The full set of lines below has to be duplicated exactly, with no picture kept.

(Data listing):
· · · ·

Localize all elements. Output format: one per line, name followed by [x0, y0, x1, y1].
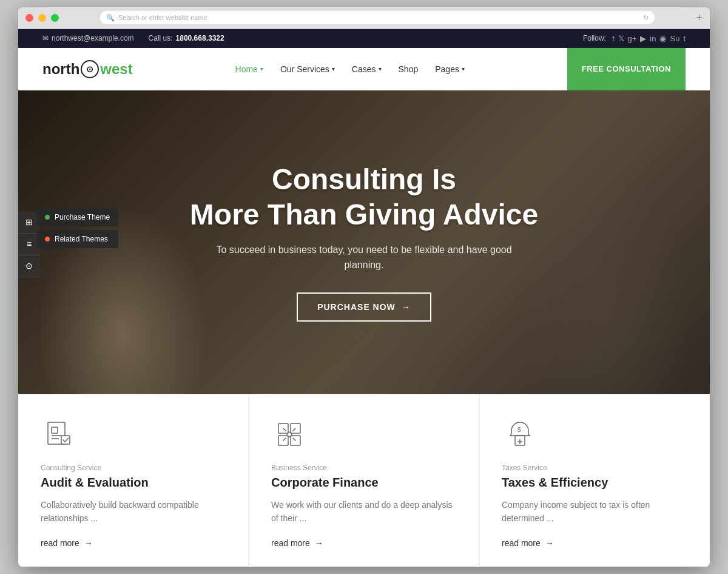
close-button[interactable] — [25, 14, 33, 22]
topbar-contact-info: ✉ northwest@example.com Call us: 1800.66… — [42, 34, 224, 42]
nav-item-cases[interactable]: Cases ▾ — [352, 64, 382, 74]
youtube-icon[interactable]: ▶ — [640, 34, 646, 43]
phone-contact: Call us: 1800.668.3322 — [149, 34, 224, 42]
services-grid: Consulting Service Audit & Evaluation Co… — [18, 394, 710, 567]
stumbleupon-icon[interactable]: Su — [670, 34, 679, 43]
header: north ⊙ west Home ▾ Our Services ▾ Cases… — [18, 48, 710, 90]
read-more-1[interactable]: read more → — [271, 538, 457, 548]
email-contact: ✉ northwest@example.com — [42, 34, 134, 42]
address-bar[interactable]: 🔍 Search or enter website name ↻ — [100, 11, 655, 24]
arrow-icon: → — [545, 538, 554, 548]
read-more-2[interactable]: read more → — [502, 538, 687, 548]
main-nav: Home ▾ Our Services ▾ Cases ▾ Shop Pages… — [235, 64, 465, 74]
popup-menu: Purchase Theme Related Themes — [36, 208, 118, 248]
nav-item-services[interactable]: Our Services ▾ — [280, 64, 335, 74]
sidebar-target-icon[interactable]: ⊙ — [18, 255, 40, 277]
arrow-icon: → — [402, 302, 411, 312]
refresh-icon: ↻ — [643, 14, 649, 22]
service-title-1: Corporate Finance — [271, 476, 457, 490]
service-category-1: Business Service — [271, 464, 457, 472]
nav-item-home[interactable]: Home ▾ — [235, 64, 263, 74]
service-title-0: Audit & Evaluation — [41, 476, 226, 490]
browser-titlebar: 🔍 Search or enter website name ↻ + — [18, 7, 710, 29]
instagram-icon[interactable]: ◉ — [659, 34, 666, 43]
facebook-icon[interactable]: f — [612, 34, 615, 43]
social-links: Follow: f 𝕏 g+ ▶ in ◉ Su t — [583, 34, 686, 43]
browser-window: 🔍 Search or enter website name ↻ + ✉ nor… — [18, 7, 710, 567]
email-address[interactable]: northwest@example.com — [52, 34, 134, 42]
purchase-dot-icon — [45, 215, 50, 220]
hero-section: ⊞ ≡ ⊙ Purchase Theme Related Themes Cons… — [18, 90, 710, 394]
linkedin-icon[interactable]: in — [650, 34, 656, 43]
purchase-now-button[interactable]: PURCHASE NOW → — [297, 292, 431, 322]
chevron-down-icon: ▾ — [462, 66, 465, 72]
svg-text:$: $ — [517, 427, 521, 433]
search-icon: 🔍 — [106, 14, 115, 22]
minimize-button[interactable] — [38, 14, 46, 22]
service-card-taxes: $ Taxes Service Taxes & Efficiency Compa… — [479, 394, 710, 567]
nav-item-shop[interactable]: Shop — [399, 64, 419, 74]
new-tab-button[interactable]: + — [696, 12, 703, 24]
logo-north-text: north — [42, 61, 79, 78]
svg-rect-4 — [61, 436, 70, 444]
related-dot-icon — [45, 237, 50, 241]
arrow-icon: → — [84, 538, 93, 548]
service-category-2: Taxes Service — [502, 464, 687, 472]
tumblr-icon[interactable]: t — [683, 34, 686, 43]
arrow-icon: → — [315, 538, 323, 548]
chevron-down-icon: ▾ — [332, 66, 335, 72]
service-desc-1: We work with our clients and do a deep a… — [271, 498, 457, 525]
hero-title: Consulting Is More Than Giving Advice — [190, 162, 538, 232]
follow-label: Follow: — [583, 34, 606, 42]
call-label: Call us: — [149, 34, 173, 42]
audit-icon — [41, 416, 77, 453]
hero-content: Consulting Is More Than Giving Advice To… — [190, 162, 538, 321]
chevron-down-icon: ▾ — [260, 66, 263, 72]
chevron-down-icon: ▾ — [379, 66, 382, 72]
logo-compass-icon: ⊙ — [81, 60, 99, 78]
nav-item-pages[interactable]: Pages ▾ — [435, 64, 465, 74]
hero-subtitle: To succeed in business today, you need t… — [212, 242, 516, 273]
service-desc-2: Company income subject to tax is often d… — [502, 498, 687, 525]
maximize-button[interactable] — [51, 14, 59, 22]
svg-rect-1 — [52, 427, 58, 433]
address-text: Search or enter website name — [118, 14, 207, 21]
service-desc-0: Collaboratively build backward compatibl… — [41, 498, 226, 525]
phone-number[interactable]: 1800.668.3322 — [176, 34, 224, 42]
service-card-audit: Consulting Service Audit & Evaluation Co… — [18, 394, 249, 567]
purchase-theme-button[interactable]: Purchase Theme — [36, 208, 118, 226]
finance-icon — [271, 416, 308, 453]
read-more-0[interactable]: read more → — [41, 538, 226, 548]
website-content: ✉ northwest@example.com Call us: 1800.66… — [18, 29, 710, 567]
taxes-icon: $ — [502, 416, 538, 453]
email-icon: ✉ — [42, 34, 49, 42]
service-title-2: Taxes & Efficiency — [502, 476, 687, 490]
topbar: ✉ northwest@example.com Call us: 1800.66… — [18, 29, 710, 48]
logo-west-text: west — [100, 61, 132, 78]
logo: north ⊙ west — [42, 60, 133, 78]
svg-point-9 — [287, 432, 292, 437]
service-category-0: Consulting Service — [41, 464, 226, 472]
twitter-icon[interactable]: 𝕏 — [618, 34, 624, 43]
consultation-button[interactable]: FREE CONSULTATION — [567, 48, 686, 90]
related-themes-button[interactable]: Related Themes — [36, 230, 118, 248]
services-section: Consulting Service Audit & Evaluation Co… — [18, 394, 710, 567]
service-card-finance: Business Service Corporate Finance We wo… — [249, 394, 479, 567]
googleplus-icon[interactable]: g+ — [628, 34, 637, 43]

· · · ·

(Problem solution):
Localize all elements. Output format: one per line, name followed by [x0, y0, x1, y1].
close-button[interactable] — [25, 14, 33, 22]
topbar-contact-info: ✉ northwest@example.com Call us: 1800.66… — [42, 34, 224, 42]
nav-item-cases[interactable]: Cases ▾ — [352, 64, 382, 74]
youtube-icon[interactable]: ▶ — [640, 34, 646, 43]
phone-contact: Call us: 1800.668.3322 — [149, 34, 224, 42]
services-grid: Consulting Service Audit & Evaluation Co… — [18, 394, 710, 567]
stumbleupon-icon[interactable]: Su — [670, 34, 679, 43]
header: north ⊙ west Home ▾ Our Services ▾ Cases… — [18, 48, 710, 90]
read-more-1[interactable]: read more → — [271, 538, 457, 548]
email-contact: ✉ northwest@example.com — [42, 34, 134, 42]
address-bar[interactable]: 🔍 Search or enter website name ↻ — [100, 11, 655, 24]
arrow-icon: → — [545, 538, 554, 548]
read-more-2[interactable]: read more → — [502, 538, 687, 548]
main-nav: Home ▾ Our Services ▾ Cases ▾ Shop Pages… — [235, 64, 465, 74]
popup-menu: Purchase Theme Related Themes — [36, 208, 118, 248]
nav-item-services[interactable]: Our Services ▾ — [280, 64, 335, 74]
sidebar-target-icon[interactable]: ⊙ — [18, 255, 40, 277]
arrow-icon: → — [402, 302, 411, 312]
refresh-icon: ↻ — [643, 14, 649, 22]
service-title-1: Corporate Finance — [271, 476, 457, 490]
service-category-1: Business Service — [271, 464, 457, 472]
nav-item-home[interactable]: Home ▾ — [235, 64, 263, 74]
service-title-0: Audit & Evaluation — [41, 476, 226, 490]
browser-titlebar: 🔍 Search or enter website name ↻ + — [18, 7, 710, 29]
instagram-icon[interactable]: ◉ — [659, 34, 666, 43]
facebook-icon[interactable]: f — [612, 34, 615, 43]
social-links: Follow: f 𝕏 g+ ▶ in ◉ Su t — [583, 34, 686, 43]
browser-window: 🔍 Search or enter website name ↻ + ✉ nor… — [18, 7, 710, 567]
email-address[interactable]: northwest@example.com — [52, 34, 134, 42]
purchase-dot-icon — [45, 215, 50, 220]
hero-section: ⊞ ≡ ⊙ Purchase Theme Related Themes Cons… — [18, 90, 710, 394]
linkedin-icon[interactable]: in — [650, 34, 656, 43]
purchase-now-button[interactable]: PURCHASE NOW → — [297, 292, 431, 322]
chevron-down-icon: ▾ — [462, 66, 465, 72]
svg-text:$: $ — [517, 427, 521, 433]
search-icon: 🔍 — [106, 14, 115, 22]
minimize-button[interactable] — [38, 14, 46, 22]
service-card-taxes: $ Taxes Service Taxes & Efficiency Compa… — [479, 394, 710, 567]
nav-item-shop[interactable]: Shop — [399, 64, 419, 74]
new-tab-button[interactable]: + — [696, 12, 703, 24]
logo-north-text: north — [42, 61, 79, 78]
svg-rect-4 — [61, 436, 70, 444]
related-dot-icon — [45, 237, 50, 241]
arrow-icon: → — [84, 538, 93, 548]
service-category-2: Taxes Service — [502, 464, 687, 472]
tumblr-icon[interactable]: t — [683, 34, 686, 43]
arrow-icon: → — [315, 538, 323, 548]
chevron-down-icon: ▾ — [332, 66, 335, 72]
service-desc-1: We work with our clients and do a deep a… — [271, 498, 457, 525]
hero-title: Consulting Is More Than Giving Advice — [190, 162, 538, 232]
follow-label: Follow: — [583, 34, 606, 42]
call-label: Call us: — [149, 34, 173, 42]
audit-icon — [41, 416, 77, 453]
hero-content: Consulting Is More Than Giving Advice To… — [190, 162, 538, 321]
chevron-down-icon: ▾ — [260, 66, 263, 72]
chevron-down-icon: ▾ — [379, 66, 382, 72]
logo-compass-icon: ⊙ — [81, 60, 99, 78]
nav-item-pages[interactable]: Pages ▾ — [435, 64, 465, 74]
hero-subtitle: To succeed in business today, you need t… — [212, 242, 516, 273]
service-desc-2: Company income subject to tax is often d… — [502, 498, 687, 525]
maximize-button[interactable] — [51, 14, 59, 22]
svg-rect-1 — [52, 427, 58, 433]
address-text: Search or enter website name — [118, 14, 207, 21]
service-desc-0: Collaboratively build backward compatibl… — [41, 498, 226, 525]
phone-number[interactable]: 1800.668.3322 — [176, 34, 224, 42]
service-card-audit: Consulting Service Audit & Evaluation Co… — [18, 394, 249, 567]
purchase-theme-button[interactable]: Purchase Theme — [36, 208, 118, 226]
finance-icon — [271, 416, 308, 453]
read-more-0[interactable]: read more → — [41, 538, 226, 548]
website-content: ✉ northwest@example.com Call us: 1800.66… — [18, 29, 710, 567]
taxes-icon: $ — [502, 416, 538, 453]
email-icon: ✉ — [42, 34, 49, 42]
service-title-2: Taxes & Efficiency — [502, 476, 687, 490]
topbar: ✉ northwest@example.com Call us: 1800.66… — [18, 29, 710, 48]
logo-west-text: west — [100, 61, 132, 78]
logo: north ⊙ west — [42, 60, 133, 78]
svg-point-9 — [287, 432, 292, 437]
service-category-0: Consulting Service — [41, 464, 226, 472]
twitter-icon[interactable]: 𝕏 — [618, 34, 624, 43]
consultation-button[interactable]: FREE CONSULTATION — [567, 48, 686, 90]
related-themes-button[interactable]: Related Themes — [36, 230, 118, 248]
services-section: Consulting Service Audit & Evaluation Co… — [18, 394, 710, 567]
service-card-finance: Business Service Corporate Finance We wo… — [249, 394, 479, 567]
googleplus-icon[interactable]: g+ — [628, 34, 637, 43]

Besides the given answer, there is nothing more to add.